Hi, Reference is the v1.5 branch
If an SRQ has the following settings: S,<size>,4,2,1 1) setup_qps() sets the following: mca_btl_openib_component.qp_infos[qp].u.srq_qp.rd_num=4 mca_btl_openib_component.qp_infos[qp].u.srq_qp.rd_init=rd_num/4=1 2) create_srq() sets the following: openib_btl->qps[qp].u.srq_qp.rd_curr_num = 1 (rd_init value) openib_btl->qps[qp].u.srq_qp.rd_low_local = rd_curr_num - (rd_curr_num >> 2) = rd_curr_num = 1 3) if mca_btl_openib_post_srr() is called with rd_posted=1: rd_posted > rd_low_local is false num_post=rd_curr_num-rd_posted=0 the loop is not executed wr is never initialized (remains NULL) wr->next: address not mapped ==> SIGSEGV The attached patch solves the problem by ensuring that we'll actually enter the loop and leave otherwise.
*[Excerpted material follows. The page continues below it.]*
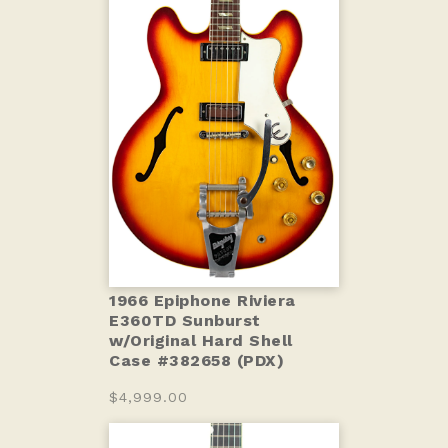
1966 Epiphone Riviera
E360TD Sunburst
w/Original Hard Shell
Case #382658 (PDX)
$4,999.00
Can someone have a look please: the patch solves the problem with my reproducer, but I'm not sure the fix covers all the situations. Regards, Nadia
openib btl unsafe in case of extremely low srq settings diff -r eb32fad15d19 ompi/mca/btl/openib/btl_openib_component.c --- a/ompi/mca/btl/openib/btl_openib_component.c Wed Jun 09 17:39:55 2010 +0200 +++ b/ompi/mca/btl/openib/btl_openib_component.c Fri Jun 18 17:00:12 2010 +0200 @@ -3543,6 +3543,11 @@ int mca_btl_openib_post_srr(mca_btl_open } num_post = rd_curr_num - openib_btl->qps[qp].u.srq_qp.rd_posted; + if (0 == num_post) { + OPAL_THREAD_UNLOCK(&openib_btl->ib_lock); + return OMPI_SUCCESS; + } + for(i = 0; i < num_post; i++) { ompi_free_list_item_t* item; OMPI_FREE_LIST_WAIT(&openib_btl->device->qps[qp].recv_free, item, rc);